Monitoring & Metrics
This suite provides enterprise-grade observability out of the box using the Prometheus, Grafana, and Jaeger stack.
📊 Real-Time Dashboard (Grafana)
The suite includes a comprehensive Grafana Dashboard designed for SREs and Reliability Engineers.

Key Metrics Tracked
- SLO Tracking: Monitors the Error Budget Burn Rate to detect reliability risks early.
- Latency Distribution: Tracks P99 Latency to ensure performance for tail-end users.
- System Resilience: Visualizes Circuit Breaker states in real-time.
Import Instructions
- Access Grafana at
http://localhost:3030. - Navigate to Dashboards → New → Import.
- Upload the configuration file:
infra/grafana/dashboard.json. - Select Prometheus as the data source.
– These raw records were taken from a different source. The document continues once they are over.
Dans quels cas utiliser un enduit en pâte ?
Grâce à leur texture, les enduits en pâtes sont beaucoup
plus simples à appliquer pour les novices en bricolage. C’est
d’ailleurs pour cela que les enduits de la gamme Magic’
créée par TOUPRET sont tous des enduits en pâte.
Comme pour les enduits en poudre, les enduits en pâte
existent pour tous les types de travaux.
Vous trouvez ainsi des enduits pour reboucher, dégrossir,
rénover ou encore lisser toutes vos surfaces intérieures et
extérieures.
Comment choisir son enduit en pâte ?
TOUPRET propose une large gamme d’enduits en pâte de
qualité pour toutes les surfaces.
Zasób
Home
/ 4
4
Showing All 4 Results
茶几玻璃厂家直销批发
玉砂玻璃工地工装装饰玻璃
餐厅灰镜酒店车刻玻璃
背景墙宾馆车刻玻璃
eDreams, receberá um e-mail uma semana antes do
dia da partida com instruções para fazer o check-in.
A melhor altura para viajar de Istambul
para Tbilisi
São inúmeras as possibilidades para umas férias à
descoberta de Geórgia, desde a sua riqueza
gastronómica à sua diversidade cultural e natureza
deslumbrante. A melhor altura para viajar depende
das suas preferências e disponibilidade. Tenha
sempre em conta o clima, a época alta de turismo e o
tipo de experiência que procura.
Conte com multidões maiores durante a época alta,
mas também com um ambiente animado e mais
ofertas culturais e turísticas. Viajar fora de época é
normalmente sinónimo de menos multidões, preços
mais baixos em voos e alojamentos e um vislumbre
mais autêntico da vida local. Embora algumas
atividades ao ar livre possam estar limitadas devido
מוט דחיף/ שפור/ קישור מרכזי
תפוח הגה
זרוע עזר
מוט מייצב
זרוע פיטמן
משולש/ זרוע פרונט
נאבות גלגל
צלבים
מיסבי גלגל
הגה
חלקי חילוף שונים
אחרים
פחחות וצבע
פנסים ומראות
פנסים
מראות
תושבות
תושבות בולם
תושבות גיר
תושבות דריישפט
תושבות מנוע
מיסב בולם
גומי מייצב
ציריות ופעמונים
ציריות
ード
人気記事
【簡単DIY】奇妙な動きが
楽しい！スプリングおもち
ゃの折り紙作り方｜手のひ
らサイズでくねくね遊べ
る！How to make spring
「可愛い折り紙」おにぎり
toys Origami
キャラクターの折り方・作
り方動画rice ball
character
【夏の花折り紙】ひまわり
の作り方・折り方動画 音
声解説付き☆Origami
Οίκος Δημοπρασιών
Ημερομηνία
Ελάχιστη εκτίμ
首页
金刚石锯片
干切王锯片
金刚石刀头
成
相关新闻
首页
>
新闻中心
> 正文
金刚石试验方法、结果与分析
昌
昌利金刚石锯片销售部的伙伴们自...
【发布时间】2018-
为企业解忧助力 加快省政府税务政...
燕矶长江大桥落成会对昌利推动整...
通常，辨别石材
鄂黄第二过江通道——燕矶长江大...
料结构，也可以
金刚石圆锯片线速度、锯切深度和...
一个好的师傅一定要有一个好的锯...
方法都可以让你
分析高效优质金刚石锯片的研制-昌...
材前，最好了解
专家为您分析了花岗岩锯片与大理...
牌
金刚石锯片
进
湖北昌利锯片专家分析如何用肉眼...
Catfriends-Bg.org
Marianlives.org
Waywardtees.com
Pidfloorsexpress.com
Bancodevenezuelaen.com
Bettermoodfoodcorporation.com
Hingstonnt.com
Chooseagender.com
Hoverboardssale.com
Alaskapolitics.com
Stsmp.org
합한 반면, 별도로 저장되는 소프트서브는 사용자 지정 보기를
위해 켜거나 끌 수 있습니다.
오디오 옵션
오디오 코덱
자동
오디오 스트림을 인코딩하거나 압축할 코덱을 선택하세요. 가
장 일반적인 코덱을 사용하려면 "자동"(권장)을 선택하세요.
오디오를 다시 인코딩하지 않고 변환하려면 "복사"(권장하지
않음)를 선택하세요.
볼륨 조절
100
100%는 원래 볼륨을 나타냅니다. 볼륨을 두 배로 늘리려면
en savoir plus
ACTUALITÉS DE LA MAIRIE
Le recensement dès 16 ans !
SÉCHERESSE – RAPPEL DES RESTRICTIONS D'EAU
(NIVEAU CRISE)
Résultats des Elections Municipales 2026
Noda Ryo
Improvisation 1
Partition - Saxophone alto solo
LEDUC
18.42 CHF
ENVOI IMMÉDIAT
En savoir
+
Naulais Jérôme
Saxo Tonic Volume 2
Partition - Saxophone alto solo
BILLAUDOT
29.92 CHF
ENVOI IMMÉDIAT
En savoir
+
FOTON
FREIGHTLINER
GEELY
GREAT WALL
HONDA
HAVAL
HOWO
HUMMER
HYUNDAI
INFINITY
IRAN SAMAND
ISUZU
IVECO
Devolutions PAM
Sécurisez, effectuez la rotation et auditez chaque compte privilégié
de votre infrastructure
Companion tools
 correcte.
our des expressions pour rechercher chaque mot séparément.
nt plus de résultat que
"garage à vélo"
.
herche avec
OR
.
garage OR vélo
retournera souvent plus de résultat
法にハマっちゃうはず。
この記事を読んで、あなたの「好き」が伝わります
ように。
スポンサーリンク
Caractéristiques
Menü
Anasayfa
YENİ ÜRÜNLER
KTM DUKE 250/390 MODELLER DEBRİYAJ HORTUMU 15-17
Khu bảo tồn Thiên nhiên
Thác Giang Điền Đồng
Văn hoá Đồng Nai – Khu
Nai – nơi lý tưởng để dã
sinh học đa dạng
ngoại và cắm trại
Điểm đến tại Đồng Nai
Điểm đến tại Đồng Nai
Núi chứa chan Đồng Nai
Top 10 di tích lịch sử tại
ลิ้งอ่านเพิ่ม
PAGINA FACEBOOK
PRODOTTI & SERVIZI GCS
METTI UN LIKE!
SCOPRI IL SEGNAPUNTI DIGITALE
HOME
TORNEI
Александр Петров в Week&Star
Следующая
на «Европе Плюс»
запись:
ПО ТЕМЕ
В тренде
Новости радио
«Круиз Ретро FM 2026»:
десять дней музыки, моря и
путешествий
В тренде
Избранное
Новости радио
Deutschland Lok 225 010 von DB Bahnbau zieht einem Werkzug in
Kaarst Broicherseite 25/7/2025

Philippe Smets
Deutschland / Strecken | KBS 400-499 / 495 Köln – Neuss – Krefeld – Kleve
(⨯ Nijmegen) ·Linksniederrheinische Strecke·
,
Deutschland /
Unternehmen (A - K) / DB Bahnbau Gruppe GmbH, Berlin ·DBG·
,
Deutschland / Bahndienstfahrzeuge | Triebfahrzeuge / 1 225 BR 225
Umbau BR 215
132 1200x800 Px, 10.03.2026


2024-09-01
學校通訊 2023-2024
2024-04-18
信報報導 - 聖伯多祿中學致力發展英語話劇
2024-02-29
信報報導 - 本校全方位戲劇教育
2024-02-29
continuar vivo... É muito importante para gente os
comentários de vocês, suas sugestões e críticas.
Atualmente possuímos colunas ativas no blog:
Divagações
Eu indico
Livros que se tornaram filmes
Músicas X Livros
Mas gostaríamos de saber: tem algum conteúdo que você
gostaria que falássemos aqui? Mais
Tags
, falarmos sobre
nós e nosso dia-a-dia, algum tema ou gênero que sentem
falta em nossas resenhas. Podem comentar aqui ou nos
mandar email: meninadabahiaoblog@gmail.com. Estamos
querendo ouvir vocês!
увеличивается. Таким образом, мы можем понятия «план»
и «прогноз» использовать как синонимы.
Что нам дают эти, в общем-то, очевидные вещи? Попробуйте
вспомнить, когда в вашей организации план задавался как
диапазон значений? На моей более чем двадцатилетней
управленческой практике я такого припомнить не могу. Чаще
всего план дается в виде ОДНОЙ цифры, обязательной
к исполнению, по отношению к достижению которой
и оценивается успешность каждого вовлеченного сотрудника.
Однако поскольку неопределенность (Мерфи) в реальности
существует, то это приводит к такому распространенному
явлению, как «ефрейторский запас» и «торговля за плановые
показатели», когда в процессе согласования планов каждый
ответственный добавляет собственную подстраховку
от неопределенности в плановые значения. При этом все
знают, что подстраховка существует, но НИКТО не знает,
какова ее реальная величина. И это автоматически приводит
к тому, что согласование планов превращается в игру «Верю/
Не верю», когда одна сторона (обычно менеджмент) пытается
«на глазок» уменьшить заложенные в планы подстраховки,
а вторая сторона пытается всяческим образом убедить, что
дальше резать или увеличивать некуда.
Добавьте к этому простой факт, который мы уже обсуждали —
🔗 Distributed Tracing (Jaeger)
Every request is traced using OpenTelemetry, providing visibility into how requests flow through your system.
Trace Propagation
- Inbound: Middleware automatically injects
trace_id,span_id, and a user-facingcorrelation_id. - Outbound: The instrumented HTTP client (
src/infrastructure/http_client.py) propagates context to external services (like Groq or OpenAI) via W3Ctraceparentheaders.
Dashboard Access
View live traces at http://localhost:16686.
🚨 Alerting Strategy
Prometheus is configured with Golden Signal alerts to proactively notify you of system distress.
| Alert | Condition | Severity |
|---|---|---|
| HighErrorRate | 5xx Errors > 5% | Critical |
| HighLatency | P99 Latency > 1s | Warning |
| CircuitBreakerOpen | Breaker state is "Open" | Warning |
Alert Config
Rules are defined in infra/prometheus/alert_rules.yml.